WHAT TO DO → For the records that follow, please set down exactly the lines between the one holding "Спортивная форма" and the one holding "У нас акция!", inclusive, and only those.

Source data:
===

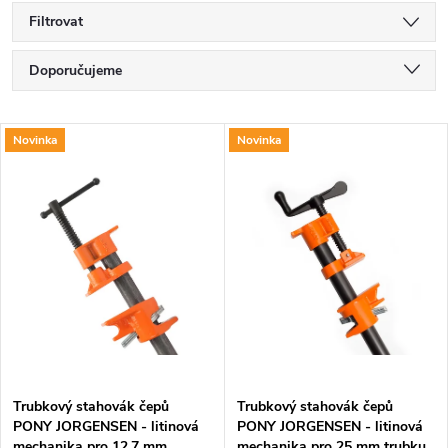
Filtrovat
Ř
Doporučujeme
a
Nejlevnější
V
Novinka
Novinka
Nejdražší
z
ý
Nejprodávanější
e
p
Abecedně
n
i
í
s
p
p
Trubkový stahovák čepů
Trubkový stahovák čepů
r
PONY JORGENSEN - litinová
PONY JORGENSEN - litinová
r
mechanika pro 12,7 mm
mechanika pro 25 mm trubku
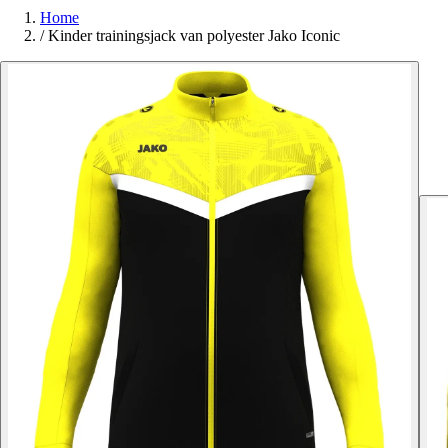
Home
/
Kinder trainingsjack van polyester Jako Iconic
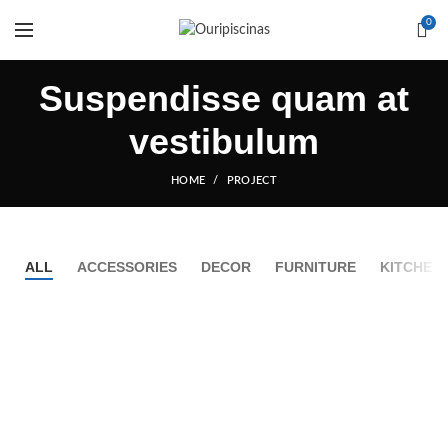
0
Suspendisse quam at
vestibulum
HOME
PROJECT
ALL
ACCESSORIES
DECOR
FURNITURE
KITCHEN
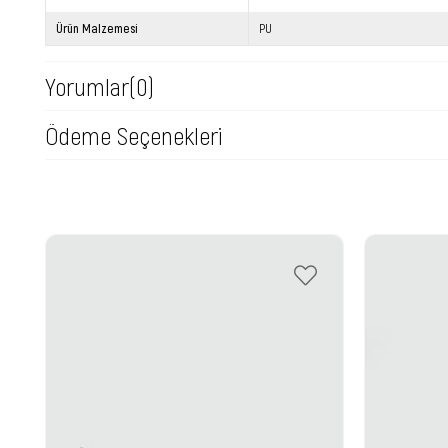
Ürün Malzemesi
PU
Yorumlar
(0)
Ödeme Seçenekleri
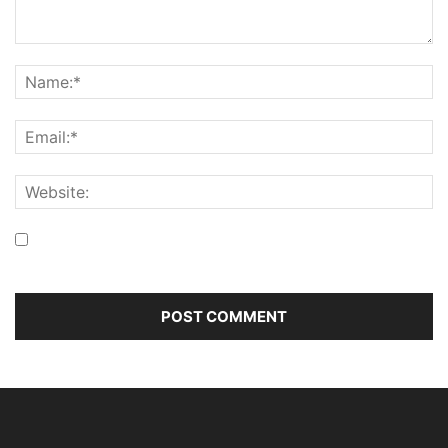
Save my name, email, and website in this browser for the
next time I comment.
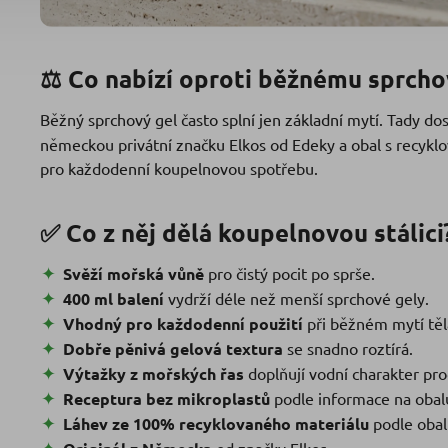
⚖️ Co nabízí oproti běžnému sprcho
Běžný sprchový gel často splní jen základní mytí. Tady d
německou privátní značku Elkos od Edeky a obal s recykl
pro každodenní koupelnovou spotřebu.
✅ Co z něj dělá koupelnovou stálici
Svěží mořská vůně
pro čistý pocit po sprše.
400 ml balení
vydrží déle než menší sprchové gely.
Vhodný pro každodenní použití
při běžném mytí těl
Dobře pěnivá gelová textura
se snadno roztírá.
Výtažky z mořských řas
doplňují vodní charakter pro
Receptura bez mikroplastů
podle informace na obal
Láhev ze 100% recyklovaného materiálu
podle obal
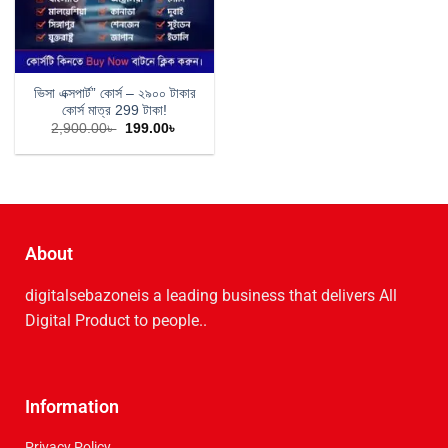
ভিসা এক্সপার্ট” কোর্স – ২৯০০ টাকার
কোর্স মাত্র 299 টাকা!
2,900.00
৳
199.00
৳
About
digitalsebazoneis a leading business that delive­rs All
Digital Product to people..
Information
Privacy Policy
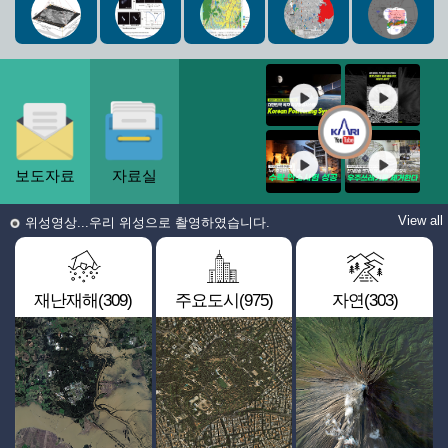
보도자료
자료실
View all
위성영상...우리 위성으로 촬영하였습니다.
재난재해(309)
주요도시(975)
자연(303)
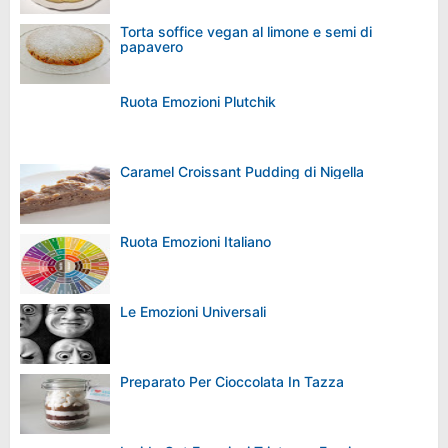
Torta soffice vegan al limone e semi di
papavero
Ruota Emozioni Plutchik
Caramel Croissant Pudding di Nigella
Ruota Emozioni Italiano
Le Emozioni Universali
Preparato Per Cioccolata In Tazza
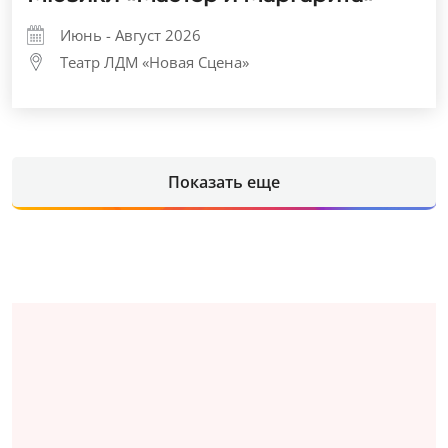
Июнь - Август 2026
Театр ЛДМ «Новая Сцена»
Показать еще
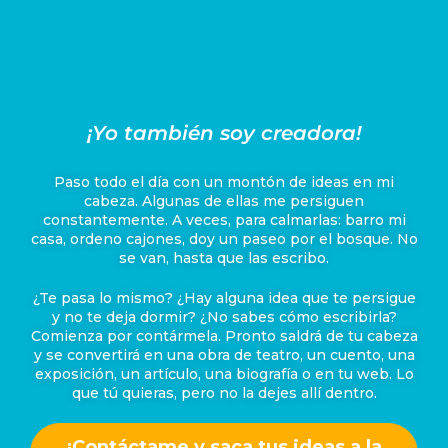
¡Yo también soy creadora!
Paso todo el día con un montón de ideas en mi
cabeza. Algunas de ellas me persiguen
constantemente. A veces, para calmarlas: barro mi
casa, ordeno cajones, doy un paseo por el bosque. No
se van, hasta que las escribo.
¿Te pasa lo mismo? ¿Hay alguna idea que te persigue
y no te deja dormir? ¿No sabes cómo escribirla?
Comienza por contármela. Pronto saldrá de tu cabeza
y se convertirá en una obra de teatro, un cuento, una
exposición, un artículo, una biografía o en tu web. Lo
que tú quieras, pero no la dejes allí dentro.
¡Contáctame y saca tus ideas a la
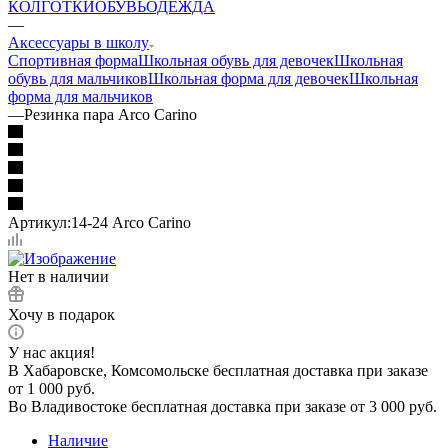
КОЛГОТКИ
ОБУВЬ
ОДЕЖДА
—
Аксессуары в школу
Спортивная форма
Школьная обувь для девочек
Школьная
обувь для мальчиков
Школьная форма для девочек
Школьная
форма для мальчиков
—
Резинка пара Arco Carino
Артикул:
14-24 Arco Carino
Нет в наличии
Хочу в подарок
У нас акция!
В Хабаровске, Комсомольске бесплатная доставка при заказе
от 1 000 руб.
Во Владивостоке бесплатная доставка при заказе от 3 000 руб.
Наличие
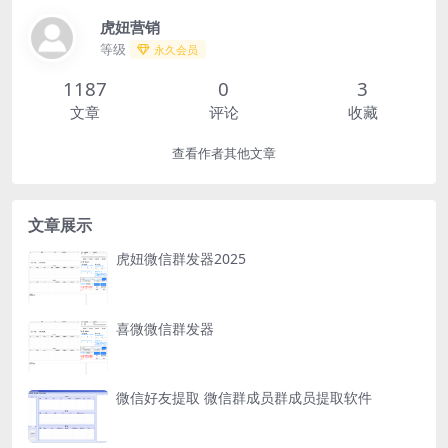
虎妞营销
等级
永久会员
1187
0
3
文章
评论
收藏
查看作者其他文章
文章展示
虎妞微信群发器2025
喜微微信群发器
微信好友提取 微信群成员群成员提取软件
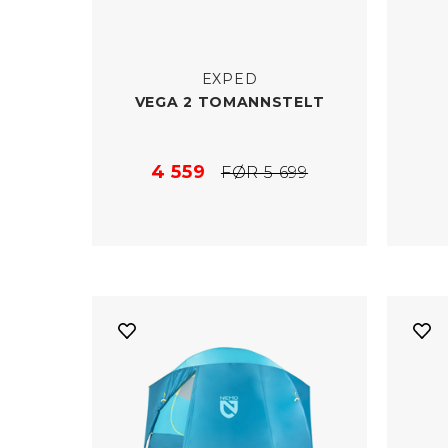
EXPED
VEGA 2 TOMANNSTELT
4 559
FØR 5 699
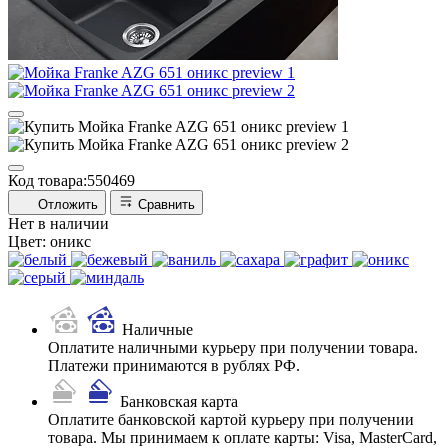
Код товара:
550469
Отложить
Сравнить
Нет в наличии
Цвет:
оникс
Наличные
Оплатите наличными курьеру при получении товара.
Платежи принимаются в рублях РФ.
Банковская карта
Оплатите банковской картой курьеру при получении
товара. Мы принимаем к оплате карты: Visa, MasterCard,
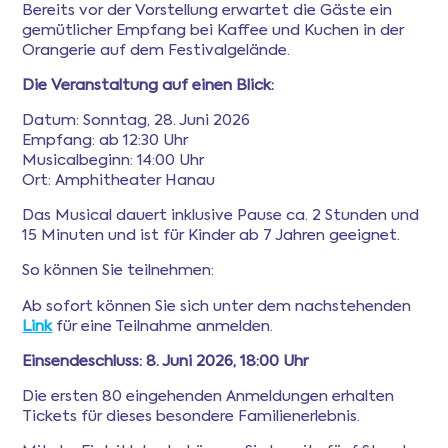
Bereits vor der Vorstellung erwartet die Gäste ein
gemütlicher Empfang bei Kaffee und Kuchen in der
Orangerie auf dem Festivalgelände.
Die Veranstaltung auf einen Blick:
Datum: Sonntag, 28. Juni 2026
Empfang: ab 12:30 Uhr
Musicalbeginn: 14:00 Uhr
Ort: Amphitheater Hanau
Das Musical dauert inklusive Pause ca. 2 Stunden und
15 Minuten und ist für Kinder ab 7 Jahren geeignet.
So können Sie teilnehmen:
Ab sofort können Sie sich unter dem nachstehenden
Link
für eine Teilnahme anmelden.
Einsendeschluss: 8. Juni 2026, 18:00 Uhr
Die ersten 80 eingehenden Anmeldungen erhalten
Tickets für dieses besondere Familienerlebnis.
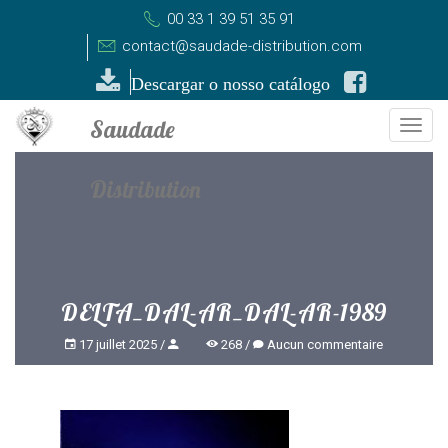
00 33 1 39 51 35 91
contact@saudade-distribution.com
Descargar o nosso catálogo
Togg
navi
DELTA_DAL-AR_DAL-AR-1989
17 juillet 2025
268
Aucun commentaire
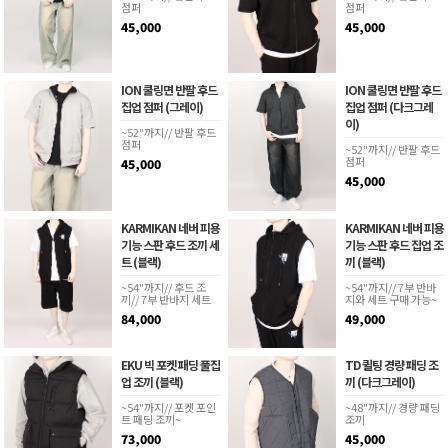
점퍼
점퍼
45,000
45,000
ION 쿨링면 반팔 후드
ION 쿨링면 반팔 후드
집업 점퍼 (그레이)
집업 점퍼 (다크그레
이)
~52"까지// 반팔 후드
점퍼
~52"까지// 반팔 후드
점퍼
45,000
45,000
KARMIKAN 네버 피용
KARMIKAN 네버 피용
기능 스판 후드 조끼 세
기능 스판 후드 집업 조
트 (블랙)
끼 (블랙)
~54"까지// 후드 조
~54"까지// 7부 반바
끼// 7부 반바지 세트
지와 세트 구매 가능~
84,000
49,000
EKU 빅 포켓 패딩 풀집
TD 퀼팅 경량 패딩 조
업 조끼 (블랙)
끼 (다크그레이)
~54"까지// 포켓 포인
~48"까지// 경량 패딩
트 패딩 조끼~
조끼
73,000
45,000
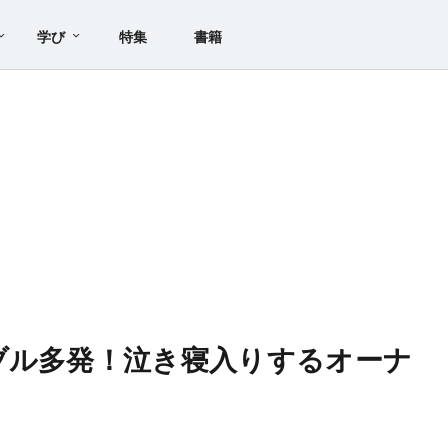
学び
特集
書籍
ブル多発！泣き寝入りするオーナ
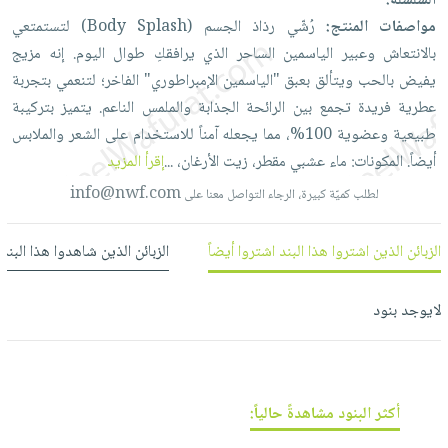
فيديوهات
السلسلة:
صابون
عربة
مواصفات المنتج:
رُشّي
رذاذ
الجسم
(Body
Splash)
لتستمتعي
أسئلة
التسوق
أطفال
بالانتعاش
وعبير
الياسمين
الساحر
الذي
يرافقكِ
طوال
اليوم.
إنه
مزيج
يتكرر
مناسبات
يفيض
بالحب
ويتألق
بعبق
"الياسمين
الإمبراطوري"
الفاخر؛
لتنعمي
بتجربة
طرحها
نشرة
عطرية
فريدة
تجمع
بين
الرائحة
الجذابة
والملمس
الناعم.
يتميز
بتركيبة
الإصدارات
خدمات
طبيعية
وعضوية
100%،
مما
يجعله
آمناً
للاستخدام
على
الشعر
والملابس
نيل
أيضاً. المكونات:
ماء
عشبي
مقطر،
زيت
الأرغان،
...
إقرأ المزيد
وفرات
info@nwf.com
لطلب كميّة كبيرة، الرجاء التواصل معنا على
انشر
كتابك
الزبائن الذين اشتروا هذا البند اشتروا أيضاً
الزبائن الذين شاهدوا هذا البند
تواصل
معنا
لايوجد بنود
أكثر البنود مشاهدةً حالياً:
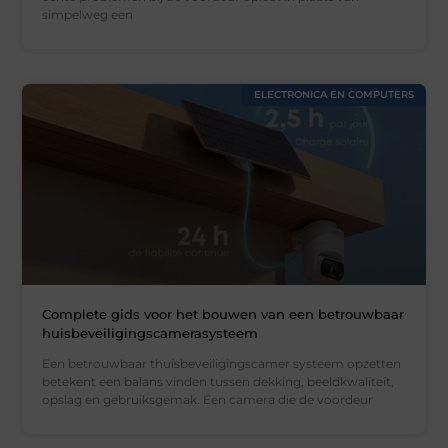
simpelweg een
ELECTRONICA EN COMPUTERS
Complete gids voor het bouwen van een betrouwbaar
huisbeveiligingscamerasysteem
Een betrouwbaar thuisbeveiligingscamer systeem opzetten
betekent een balans vinden tussen dekking, beeldkwaliteit,
opslag en gebruiksgemak. Een camera die de voordeur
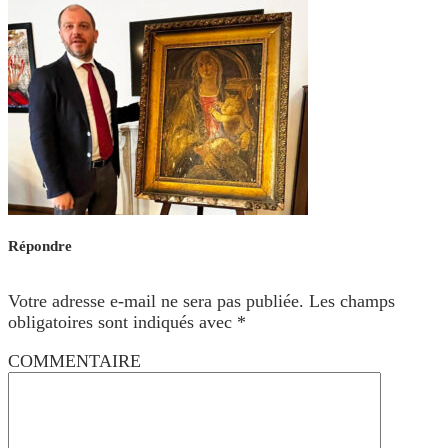
Répondre
Votre adresse e-mail ne sera pas publiée.
Les champs
obligatoires sont indiqués avec
*
COMMENTAIRE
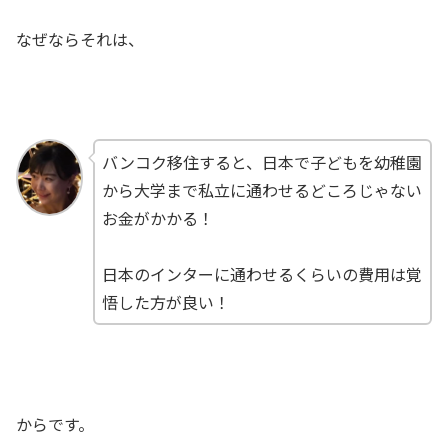
なぜならそれは、
バンコク移住すると、日本で子どもを幼稚園
から大学まで私立に通わせるどころじゃない
お金がかかる！
日本のインターに通わせるくらいの費用は覚
悟した方が良い！
からです。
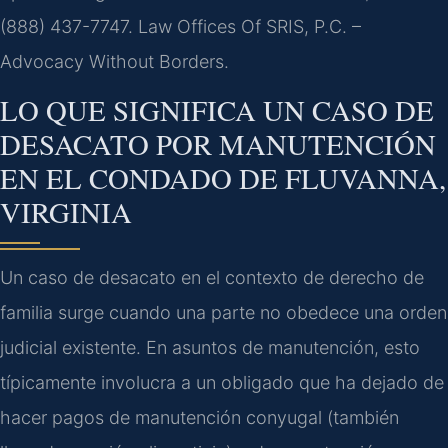
(888) 437-7747. Law Offices Of SRIS, P.C. –
Advocacy Without Borders.
LO QUE SIGNIFICA UN CASO DE
DESACATO POR MANUTENCIÓN
EN EL CONDADO DE FLUVANNA,
VIRGINIA
Un caso de desacato en el contexto de derecho de
familia surge cuando una parte no obedece una orden
judicial existente. En asuntos de manutención, esto
típicamente involucra a un obligado que ha dejado de
hacer pagos de manutención conyugal (también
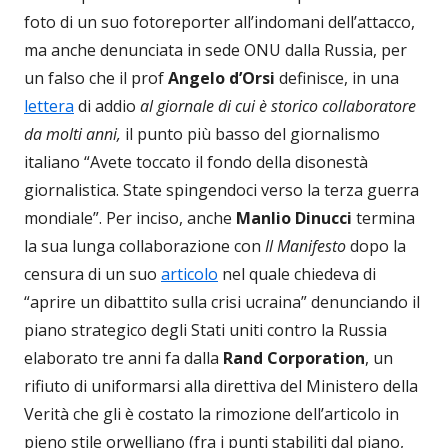
foto di un suo fotoreporter all’indomani dell’attacco,
ma anche denunciata in sede ONU dalla Russia, per
un falso che il prof
Angelo d’Orsi
definisce, in una
lettera
di addio
al giornale di cui è storico collaboratore
da molti anni,
il punto più basso del giornalismo
italiano “Avete toccato il fondo della disonestà
giornalistica. State spingendoci verso la terza guerra
mondiale”. Per inciso, anche
Manlio Dinucci
termina
la sua lunga collaborazione con
Il Manifesto
dopo la
censura di un suo
articolo
nel quale chiedeva di
“aprire un dibattito sulla crisi ucraina” denunciando il
piano strategico degli Stati uniti contro la Russia
elaborato tre anni fa dalla
Rand Corporation
, un
rifiuto di uniformarsi alla direttiva del Ministero della
Verità che gli è costato la rimozione dell’articolo in
pieno stile orwelliano (fra i punti stabiliti dal piano,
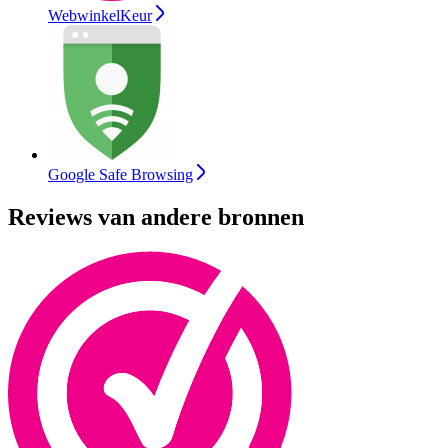
WebwinkelKeur
Google Safe Browsing
Reviews van andere bronnen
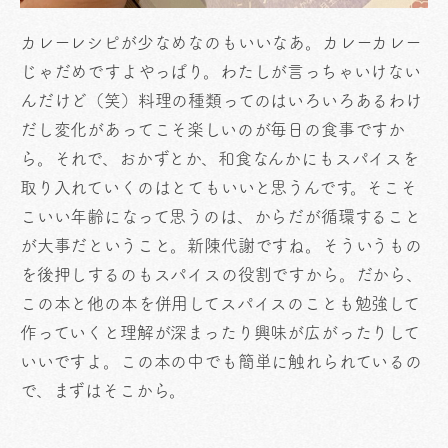
カレーレシピが少なめなのもいいなあ。カレーカレー
じゃだめですよやっぱり。わたしが言っちゃいけない
んだけど（笑）料理の種類ってのはいろいろあるわけ
だし変化があってこそ楽しいのが毎日の食事ですか
ら。それで、おかずとか、和食なんかにもスパイスを
取り入れていくのはとてもいいと思うんです。そこそ
こいい年齢になって思うのは、からだが循環すること
が大事だということ。新陳代謝ですね。そういうもの
を後押しするのもスパイスの役割ですから。だから、
この本と他の本を併用してスパイスのことも勉強して
作っていくと理解が深まったり興味が広がったりして
いいですよ。この本の中でも簡単に触れられているの
で、まずはそこから。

===

COMPLETED EXERCISE →
Спортивная форма
Школьная обувь для девочек
Школьная
обувь для мальчиков
Школьная форма для девочек
Школьная
форма для мальчиков
—
Резинка пара Arco Carino
Артикул:
14-24 Arco Carino
Нет в наличии
Хочу в подарок
У нас акция!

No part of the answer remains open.